Scientists looked at 40 patients who were suffering from DRESS, as part of the research study. They found that the patients had an excess level of killer T cells, which help the body’s immune system by attacking viruses. They also discovered that the cells were, in fact, attacking their own organs mistakenly.

‘These results suggest that certain drugs may reactivate latent viruses lurking in patients' cells, sounding an alarm that triggers the release of killer immune cells. These cells then end up misguidedly attacking the body's own organs’ the study team reported.

Treatments

Many people in the UK are diagnosed with genital herpes every year. Recent figures released by the Health Protection Agency have found that the number of cases in Britain has risen by 5% in the last year.

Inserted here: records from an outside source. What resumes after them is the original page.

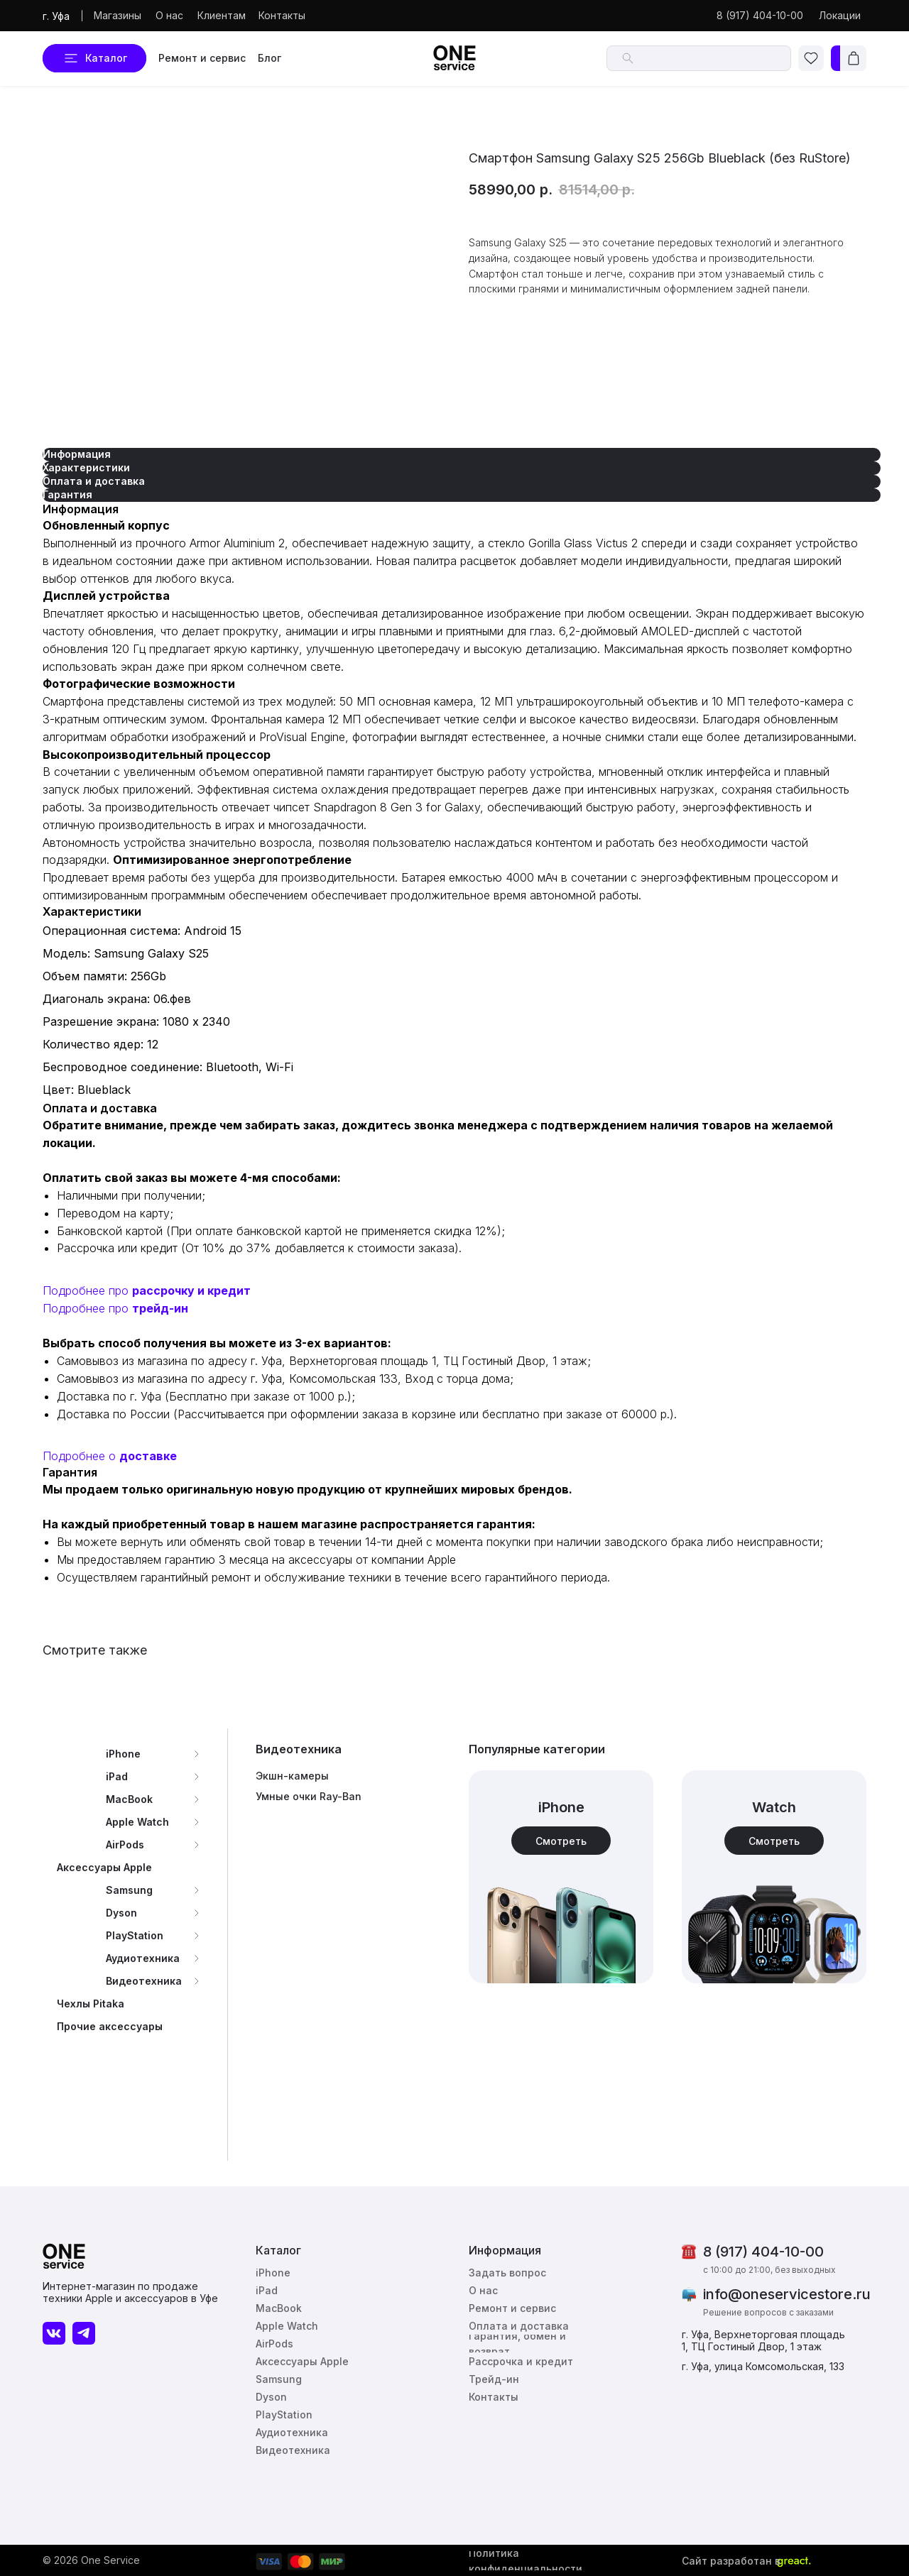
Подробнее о (81, 1456)
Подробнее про (87, 1290)
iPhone (561, 1807)
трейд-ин (160, 1308)
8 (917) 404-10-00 (763, 2251)
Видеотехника (299, 1749)
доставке (148, 1456)
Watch (774, 1807)
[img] (774, 1876)
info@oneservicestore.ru (787, 2294)
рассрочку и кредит (191, 1290)
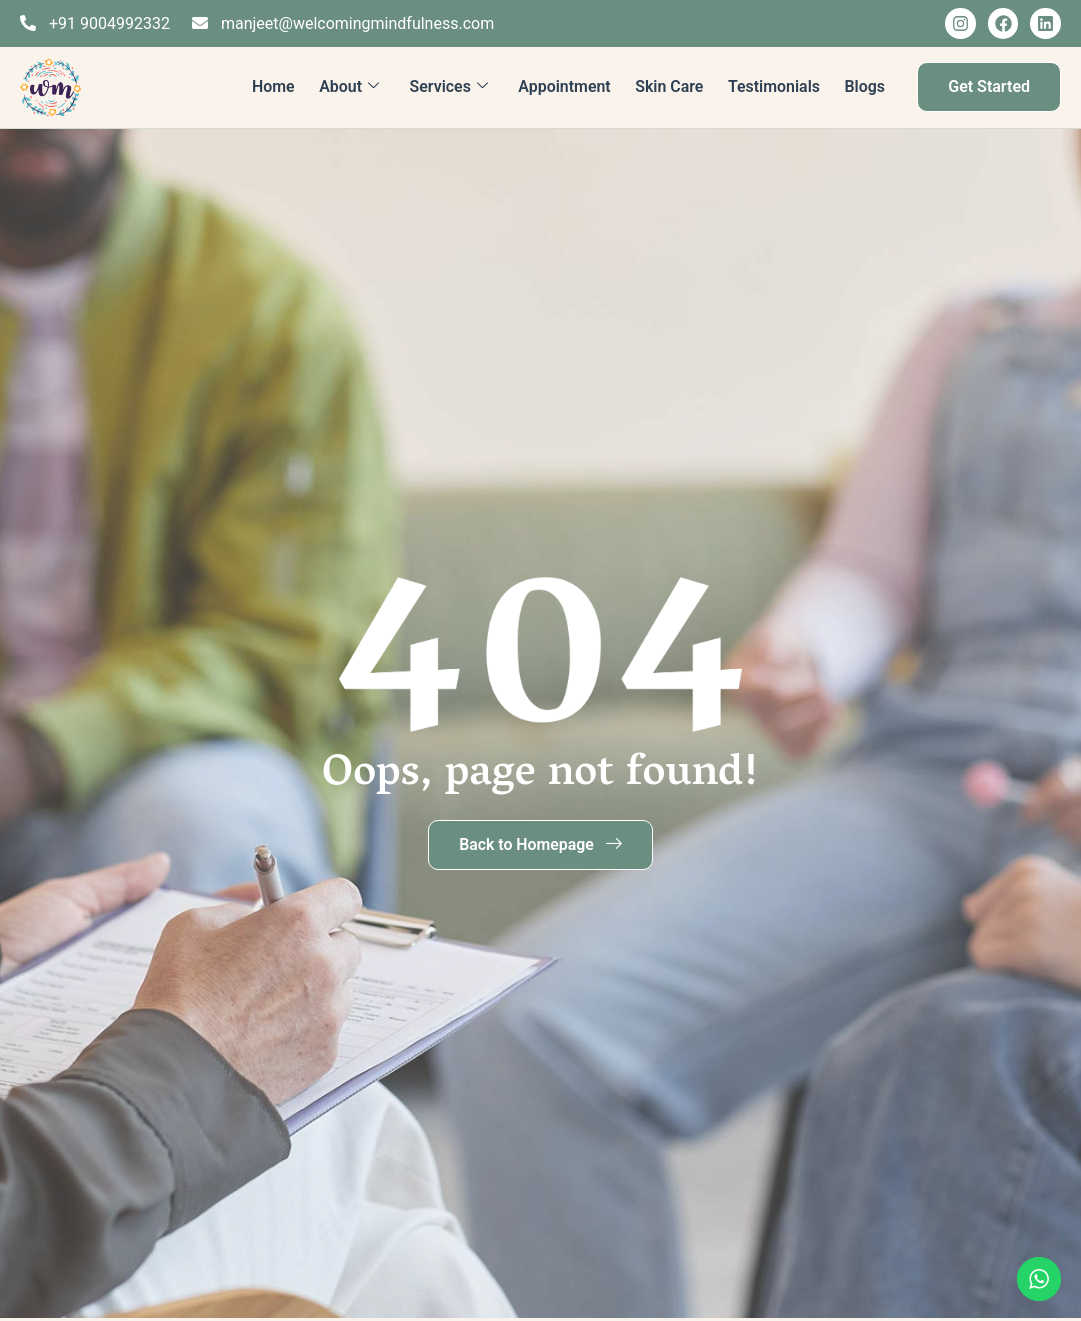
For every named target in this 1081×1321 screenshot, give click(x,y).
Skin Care (669, 86)
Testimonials (774, 86)
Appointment (565, 86)
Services (449, 86)
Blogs (865, 86)
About (350, 86)
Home (274, 86)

The condition cannot be completely cured, but can be treated effectively. By using herpes treatments, patients can completely eliminate the symptoms of the condition. It is also possible to restrict the amount that the virus spreads.

Following the results of this recent study, experts have called for further research that may lead to improved DRESS treatments. ‘We can try anti-herpes drugs and treatments that inhibit viral reactivation, but that research has still to be done’ the French scientists stated.